Bei den letzten Worten seines gelehrten Verbündeten zog der Bürgermeister einen beinahe zwei Fuß langen Schlüssel aus seinem Rocke und schrie mit aller Macht, dies sei der wahre Thorschlüssel von Königswalde, den er wunderbarer Weise heut erst in des Archives unterstem Grunde entdeckt habe und den er Sr. Majestät überreichen werde, was wiederum selbstredend doch in keinem Falle anderswo möglich sei, denn da, wo das Thor gestanden.

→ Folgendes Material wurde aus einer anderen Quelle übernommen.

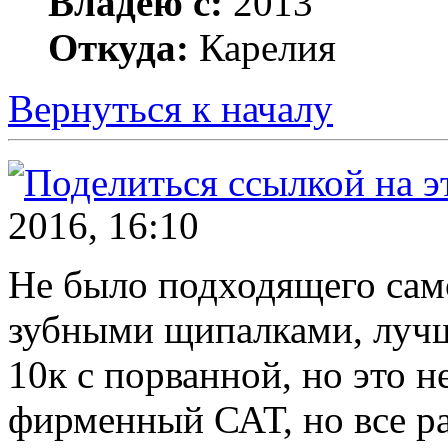
Владею с:
2013
Откуда:
Карелия
Вернуться к началу
2016, 16:10
Не было подходящего само
зубными щипалками, лучше
10к с порванной, но это н
фирменный САТ, но все ра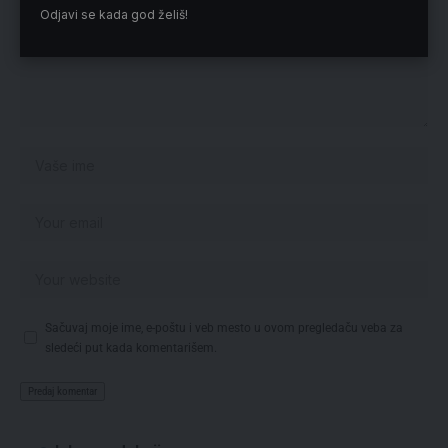
Odjavi se kada god želiš!
Sačuvaj moje ime, e-poštu i veb mesto u ovom pregledaču veba za
sledeći put kada komentarišem.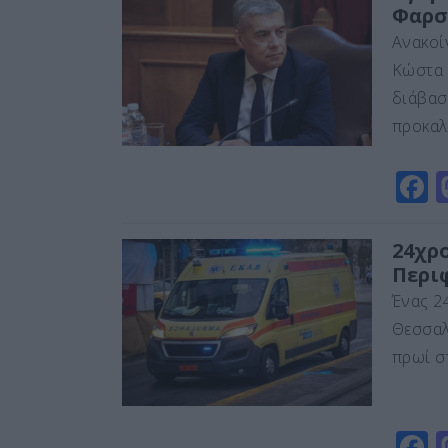
Φαρσ
e
Ανακοί
b
Κώστα 
o
διάβασ
o
προκαλ
k
F
a
c
24χρ
Περι
e
Ένας 2
b
Θεσσαλ
o
πρωί σ
o
k
F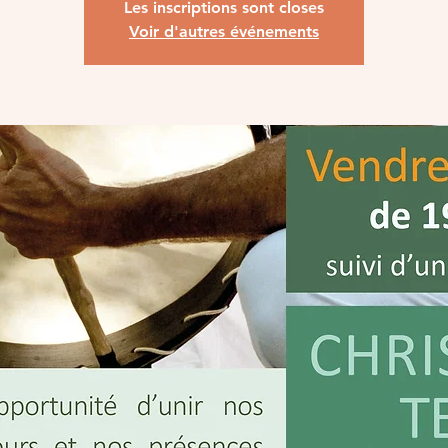
Les inscriptions sont closes
Voir d'autres événements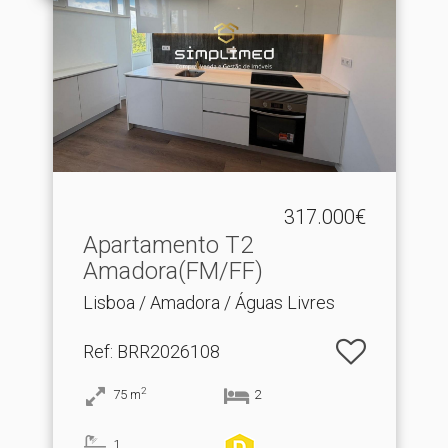
317.000€
Apartamento T2
Amadora(FM/FF)
Lisboa / Amadora / Águas Livres
Ref
: BRR2026108
2
75
m
2
1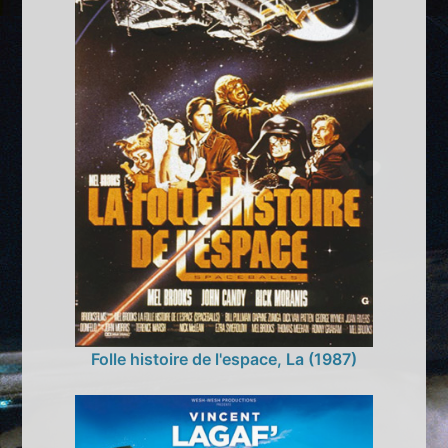
Folle histoire de l'espace, La (1987)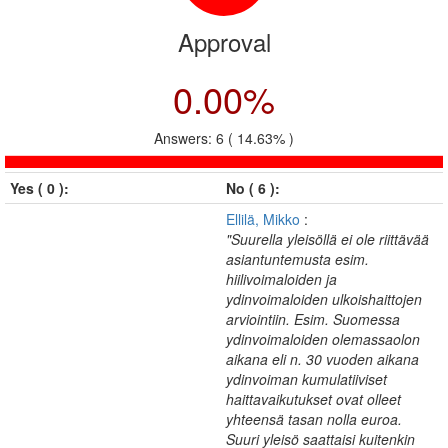
Approval
0.00%
Answers: 6 ( 14.63% )
Yes ( 0 ):
No ( 6 ):
Ellilä, Mikko
:
"Suurella yleisöllä ei ole riittävää
asiantuntemusta esim.
hiilivoimaloiden ja
ydinvoimaloiden ulkoishaittojen
arviointiin. Esim. Suomessa
ydinvoimaloiden olemassaolon
aikana eli n. 30 vuoden aikana
ydinvoiman kumulatiiviset
haittavaikutukset ovat olleet
yhteensä tasan nolla euroa.
Suuri yleisö saattaisi kuitenkin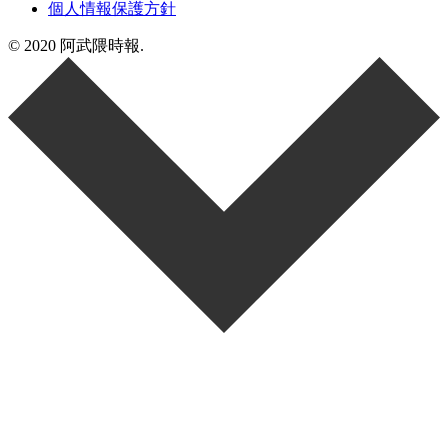
個人情報保護方針
© 2020 阿武隈時報.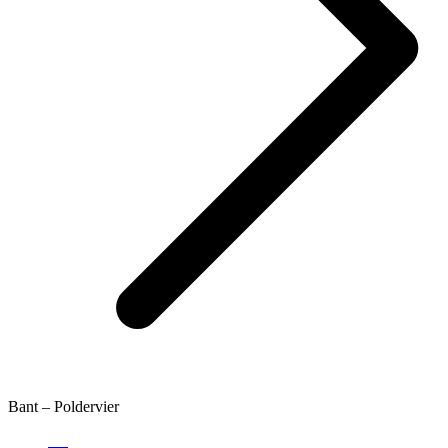
Bant – Poldervier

Ueber die Echtheit dieser Reliquie erhob sich jedoch ein gefährlicher Streit mit dem Amtsrath, der seine skeptischen Spöttereien so weit ausdehnte, daß er durchaus einen alten Kellerschlüssel des Rathhauses darin entdecken wollte. Die Parteien erhitzten sich bis zu Injurien und viel fehlte nicht, so wäre der Rath in Gewaltthat übergegangen. Leider war der Gerichtsdirector nicht zur Stelle, der mit seiner kalten Würde solche Scenen schnell abzuschneiden wußte; als es jedoch allzu bunt wurde, übernahm es der alte Offizier Frieden in seiner Weise zu stiften.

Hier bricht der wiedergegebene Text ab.